**WORK ORDER**.
Only the lines from the one containing "Klimabündnis" through the end of the entries should be repeated, exactly as they appear, first and last included.

•••

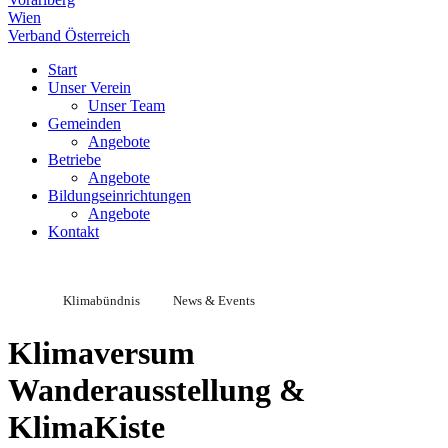
Wien
Verband Österreich
Start
Unser Verein
Unser Team
Gemeinden
Angebote
Betriebe
Angebote
Bildungseinrichtungen
Angebote
Kontakt
Klimabündnis
News & Events
Klimaversum
Wanderausstellung &
KlimaKiste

•••

**ANSWER TO THIS PROBLEM**.
Klimabündnis
News & Events
Klimaversum
Wanderausstellung &
KlimaKiste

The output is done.